New Delhi: CERT-In has granted three more months for VPN providers to implement mechanisms related to validation aspects of customer details under the new cyber security directives amid concerns raised by industry players over the proposed norms.

Besides, the timeline for MSMEs has been extended till September 25 for enforcement of the new cyber security directions.

The move would bring relief to the companies as it gives them additional time to comply with the new directions, which had evoked sharp reactions from a section of the industry, some VPN providers and privacy advocates.
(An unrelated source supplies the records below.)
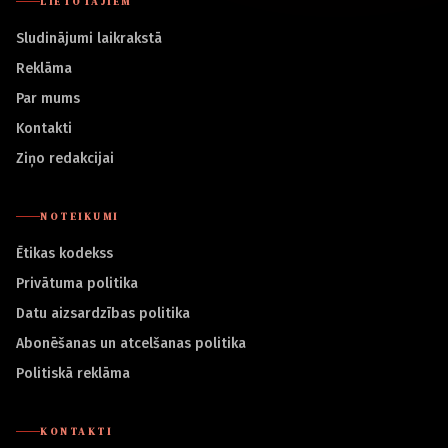
LIETOTĀJIEM
Sludinājumi laikrakstā
Reklāma
Par mums
Kontakti
Ziņo redakcijai
NOTEIKUMI
Ētikas kodekss
Privātuma politika
Datu aizsardzības politika
Abonēšanas un atcelšanas politika
Politiskā reklāma
KONTAKTI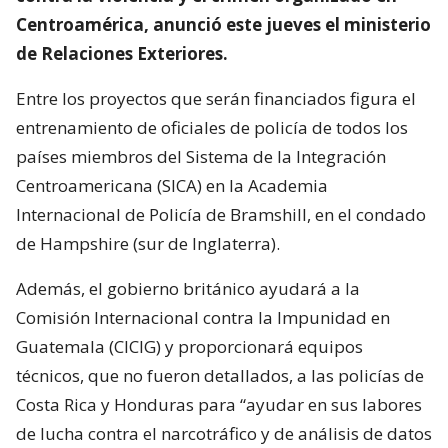
Centroamérica, anunció este jueves el ministerio
de Relaciones Exteriores.
Entre los proyectos que serán financiados figura el
entrenamiento de oficiales de policía de todos los
países miembros del Sistema de la Integración
Centroamericana (SICA) en la Academia
Internacional de Policía de Bramshill, en el condado
de Hampshire (sur de Inglaterra).
Además, el gobierno británico ayudará a la
Comisión Internacional contra la Impunidad en
Guatemala (CICIG) y proporcionará equipos
técnicos, que no fueron detallados, a las policías de
Costa Rica y Honduras para “ayudar en sus labores
de lucha contra el narcotráfico y de análisis de datos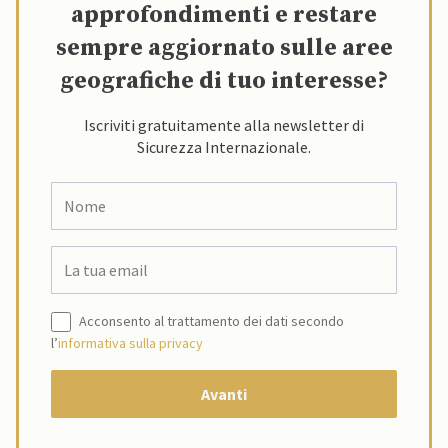
approfondimenti e restare
sempre aggiornato sulle aree
geografiche di tuo interesse?
Iscriviti gratuitamente alla newsletter di
Sicurezza Internazionale.
Acconsento al trattamento dei dati secondo
l’
informativa sulla privacy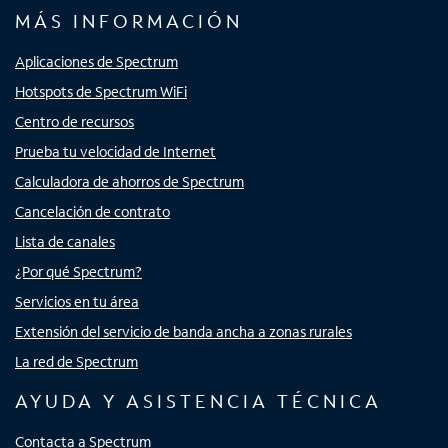
MÁS INFORMACIÓN
Aplicaciones de Spectrum
Hotspots de Spectrum WiFi
Centro de recursos
Prueba tu velocidad de Internet
Calculadora de ahorros de Spectrum
Cancelación de contrato
Lista de canales
¿Por qué Spectrum?
Servicios en tu área
Extensión del servicio de banda ancha a zonas rurales
La red de Spectrum
AYUDA Y ASISTENCIA TÉCNICA
Contacta a Spectrum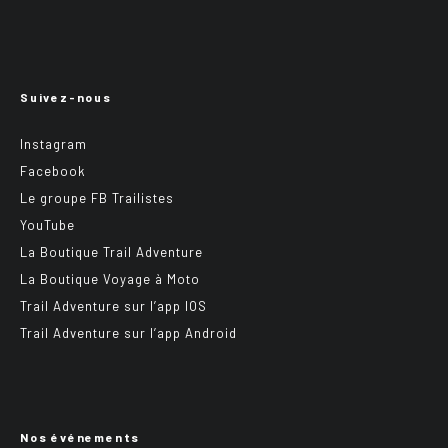
Suivez-nous
Instagram
Facebook
Le groupe FB Trailistes
YouTube
La Boutique Trail Adventure
La Boutique Voyage à Moto
Trail Adventure sur l’app IOS
Trail Adventure sur l’app Android
Nos événements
In the aftermath of the announcement of the new directives in April, there have been reports that some VPN services have shut down their Indian servers. These directives issued on April 28 were to initially come into force after 60 days from the date of issuance.

"CERT-In extends timelines for enforcement of Cyber Security Directions till 25 September, 2022 for MSMEs and for the validation aspects of subscribers/customers details," an official release said on Tuesday. The extension has been granted after the industry requested for more time for implementation of the directions. The Indian Computer Emergency Response Team or CERT-In is the national agency for performing various functions in the area of cyber security in the country as per provisions of the IT Act. The relief will enable MSMEs (Micro, Small and Medium Enterprises) to build the capacity required to adhere to the cyber security directions of April 28. Data centres, cloud service providers and VPN service providers also have been granted more time for implementation of mechanisms relating to validation aspects of subscribers/customers details, the release said. Ministry of Electronics and IT had mandated cloud service providers, VPN (Virtual Private Network) firms, data centre companies and virtual private server providers to store users' data for at least five years. The circular, issued by CERT-In, mandates all service providers, intermediaries, data centres, corporate and government organisations to mandatorily enable logs of all their ICT (Information and Communication Technology) systems and maintain them securely for a rolling period of 180 days, and requires the same to be maintained within the Indian jurisdiction.